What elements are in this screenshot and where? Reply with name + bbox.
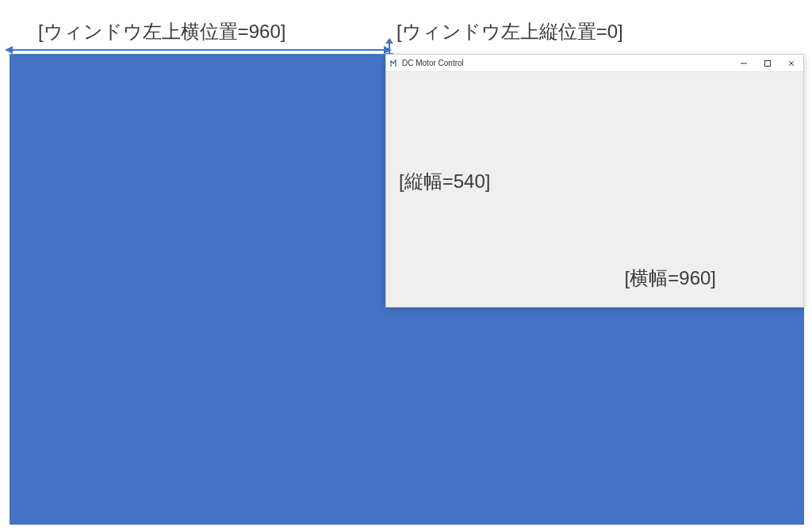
app-window: DC Motor Control [縦幅=540] [横幅=960] bbox=[385, 54, 804, 308]
annotation-width: [横幅=960] bbox=[625, 266, 716, 291]
close-button[interactable] bbox=[779, 55, 803, 71]
annotation-height: [縦幅=540] bbox=[399, 169, 490, 194]
arrow-vertical-icon bbox=[389, 43, 390, 54]
desktop-background: DC Motor Control [縦幅=540] [横幅=960] bbox=[10, 54, 804, 525]
window-controls bbox=[732, 55, 803, 71]
window-title: DC Motor Control bbox=[402, 59, 464, 67]
titlebar: DC Motor Control bbox=[386, 55, 803, 72]
app-icon bbox=[389, 59, 399, 68]
annotation-window-x: [ウィンドウ左上横位置=960] bbox=[38, 19, 285, 44]
svg-rect-1 bbox=[765, 60, 771, 66]
arrow-horizontal-icon bbox=[11, 49, 385, 51]
annotation-window-y: [ウィンドウ左上縦位置=0] bbox=[396, 19, 623, 44]
maximize-button[interactable] bbox=[756, 55, 779, 71]
minimize-button[interactable] bbox=[732, 55, 756, 71]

# # # # #

* Exercise brief: Set down every entry above verbatim, without pictures.

* Result:
What elements are in this screenshot and where? Reply with name + bbox.
app-window: DC Motor Control [縦幅=540] [横幅=960] bbox=[385, 54, 804, 308]
annotation-width: [横幅=960] bbox=[625, 266, 716, 291]
close-button[interactable] bbox=[779, 55, 803, 71]
annotation-height: [縦幅=540] bbox=[399, 169, 490, 194]
arrow-vertical-icon bbox=[389, 43, 390, 54]
desktop-background: DC Motor Control [縦幅=540] [横幅=960] bbox=[10, 54, 804, 525]
window-controls bbox=[732, 55, 803, 71]
window-title: DC Motor Control bbox=[402, 59, 464, 67]
titlebar: DC Motor Control bbox=[386, 55, 803, 72]
app-icon bbox=[389, 59, 399, 68]
annotation-window-x: [ウィンドウ左上横位置=960] bbox=[38, 19, 285, 44]
svg-rect-1 bbox=[765, 60, 771, 66]
arrow-horizontal-icon bbox=[11, 49, 385, 51]
annotation-window-y: [ウィンドウ左上縦位置=0] bbox=[396, 19, 623, 44]
maximize-button[interactable] bbox=[756, 55, 779, 71]
minimize-button[interactable] bbox=[732, 55, 756, 71]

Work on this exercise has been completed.